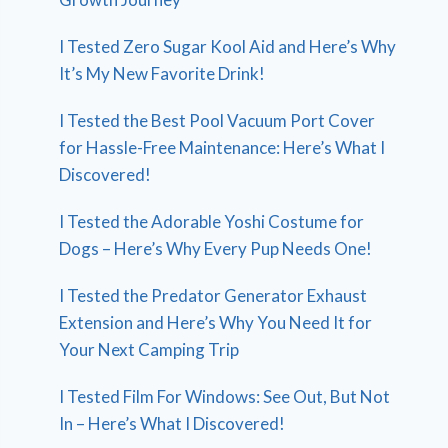
I Tested Zero Sugar Kool Aid and Here’s Why
It’s My New Favorite Drink!
I Tested the Best Pool Vacuum Port Cover
for Hassle-Free Maintenance: Here’s What I
Discovered!
I Tested the Adorable Yoshi Costume for
Dogs – Here’s Why Every Pup Needs One!
I Tested the Predator Generator Exhaust
Extension and Here’s Why You Need It for
Your Next Camping Trip
I Tested Film For Windows: See Out, But Not
In – Here’s What I Discovered!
━━━━━━━━
## Problem details
Every line in the listing that holds "What" belongs in the answer.

## Task output
for Hassle-Free Maintenance: Here’s What I
In – Here’s What I Discovered!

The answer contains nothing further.